> **PROBLEM TO WORK ON**
How many lines in these records hold the string "Rīgas"? State only that number.

*****

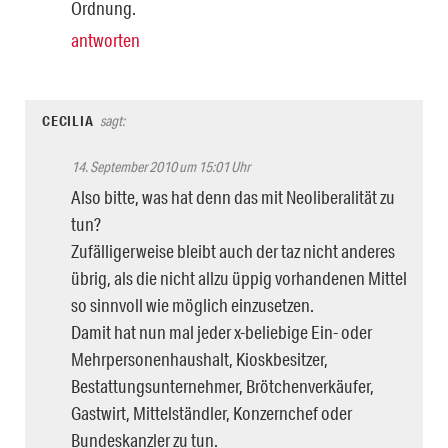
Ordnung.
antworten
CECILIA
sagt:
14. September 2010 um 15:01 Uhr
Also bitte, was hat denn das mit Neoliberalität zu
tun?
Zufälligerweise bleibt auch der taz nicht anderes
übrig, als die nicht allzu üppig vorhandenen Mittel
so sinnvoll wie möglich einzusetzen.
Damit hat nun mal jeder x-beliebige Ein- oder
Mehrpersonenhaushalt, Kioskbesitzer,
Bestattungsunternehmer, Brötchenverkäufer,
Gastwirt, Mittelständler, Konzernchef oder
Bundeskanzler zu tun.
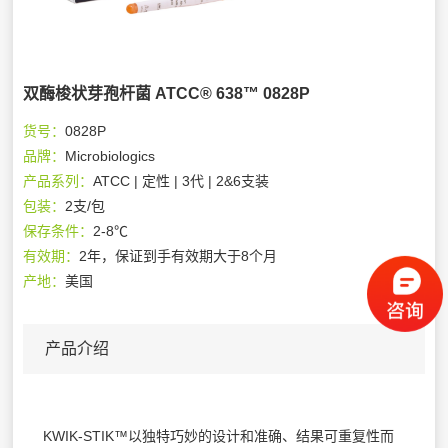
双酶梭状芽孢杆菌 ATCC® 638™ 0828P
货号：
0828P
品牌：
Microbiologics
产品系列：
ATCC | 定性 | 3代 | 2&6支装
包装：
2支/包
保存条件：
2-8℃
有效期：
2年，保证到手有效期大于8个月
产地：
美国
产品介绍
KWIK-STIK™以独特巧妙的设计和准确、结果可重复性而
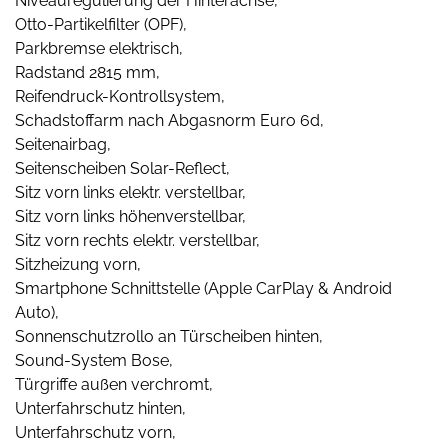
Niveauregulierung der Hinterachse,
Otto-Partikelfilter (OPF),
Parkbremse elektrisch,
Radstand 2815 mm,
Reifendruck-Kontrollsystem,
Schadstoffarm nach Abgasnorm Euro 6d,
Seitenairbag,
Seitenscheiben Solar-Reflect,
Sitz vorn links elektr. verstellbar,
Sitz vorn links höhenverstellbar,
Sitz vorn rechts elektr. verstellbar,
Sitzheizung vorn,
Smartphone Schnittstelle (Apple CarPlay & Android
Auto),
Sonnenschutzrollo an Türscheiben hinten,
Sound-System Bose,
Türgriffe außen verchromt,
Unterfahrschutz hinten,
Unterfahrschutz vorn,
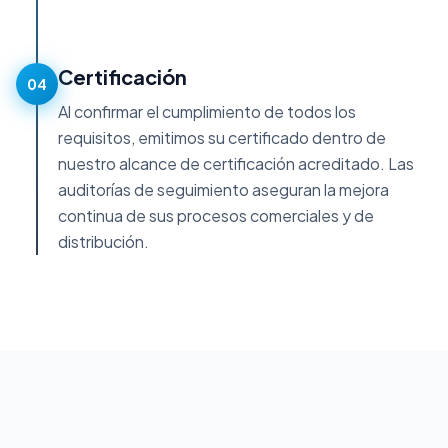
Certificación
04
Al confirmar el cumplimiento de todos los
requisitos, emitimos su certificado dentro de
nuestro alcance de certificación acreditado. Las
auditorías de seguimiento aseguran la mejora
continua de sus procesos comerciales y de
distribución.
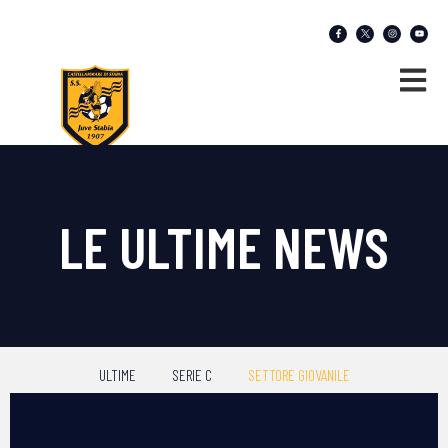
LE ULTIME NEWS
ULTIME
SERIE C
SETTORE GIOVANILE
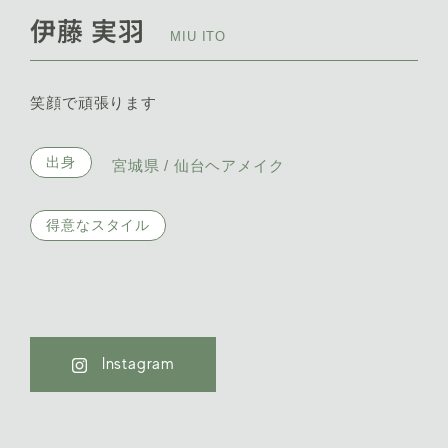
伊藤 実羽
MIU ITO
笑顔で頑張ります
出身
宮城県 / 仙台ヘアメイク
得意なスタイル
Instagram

*****

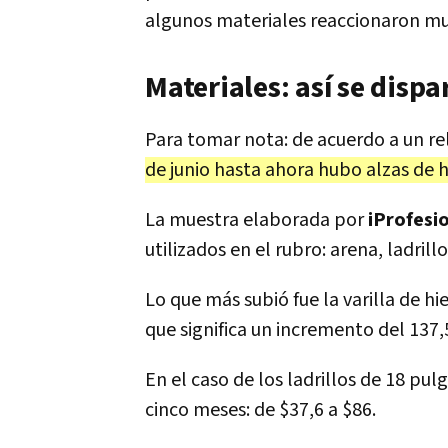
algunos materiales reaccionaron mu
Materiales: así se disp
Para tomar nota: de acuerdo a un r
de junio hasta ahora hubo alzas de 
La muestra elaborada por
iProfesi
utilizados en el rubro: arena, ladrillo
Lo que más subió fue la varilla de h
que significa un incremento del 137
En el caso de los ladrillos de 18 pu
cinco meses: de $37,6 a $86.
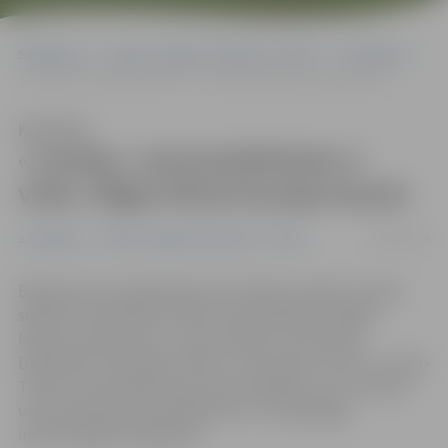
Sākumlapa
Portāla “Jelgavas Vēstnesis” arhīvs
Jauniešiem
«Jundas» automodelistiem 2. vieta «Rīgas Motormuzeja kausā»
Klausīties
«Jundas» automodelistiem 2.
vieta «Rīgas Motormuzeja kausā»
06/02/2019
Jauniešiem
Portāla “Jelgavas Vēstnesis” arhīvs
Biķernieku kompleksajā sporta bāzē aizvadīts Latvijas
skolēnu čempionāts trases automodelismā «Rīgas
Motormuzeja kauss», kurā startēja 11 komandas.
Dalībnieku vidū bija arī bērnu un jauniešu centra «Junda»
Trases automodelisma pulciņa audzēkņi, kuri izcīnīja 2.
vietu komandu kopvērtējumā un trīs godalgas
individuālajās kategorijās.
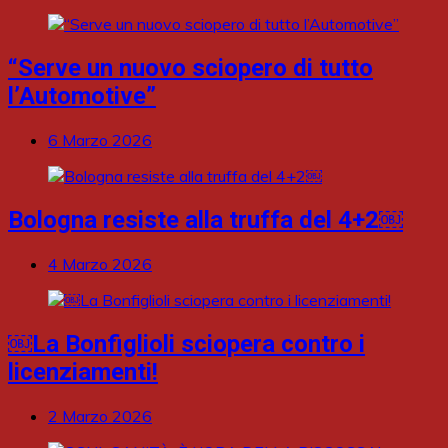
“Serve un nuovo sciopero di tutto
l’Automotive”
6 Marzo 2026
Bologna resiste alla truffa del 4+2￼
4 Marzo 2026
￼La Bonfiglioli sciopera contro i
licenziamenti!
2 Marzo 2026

*****

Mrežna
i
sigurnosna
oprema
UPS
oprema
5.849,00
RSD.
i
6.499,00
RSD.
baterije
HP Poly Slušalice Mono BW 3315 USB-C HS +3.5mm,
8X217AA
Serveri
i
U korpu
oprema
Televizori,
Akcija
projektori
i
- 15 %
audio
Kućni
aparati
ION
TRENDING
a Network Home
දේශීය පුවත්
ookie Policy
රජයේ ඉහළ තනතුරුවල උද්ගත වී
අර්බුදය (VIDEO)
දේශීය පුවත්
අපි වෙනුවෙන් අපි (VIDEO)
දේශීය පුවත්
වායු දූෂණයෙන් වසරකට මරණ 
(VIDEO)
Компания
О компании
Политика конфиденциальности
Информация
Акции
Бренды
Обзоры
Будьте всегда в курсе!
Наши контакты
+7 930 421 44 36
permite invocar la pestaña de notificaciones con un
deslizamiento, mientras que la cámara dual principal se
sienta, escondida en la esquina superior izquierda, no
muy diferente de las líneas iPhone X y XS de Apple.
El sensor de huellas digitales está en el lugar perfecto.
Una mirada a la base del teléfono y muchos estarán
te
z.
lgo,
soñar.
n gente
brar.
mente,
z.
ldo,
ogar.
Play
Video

*****

> **TASK ANSWER**
3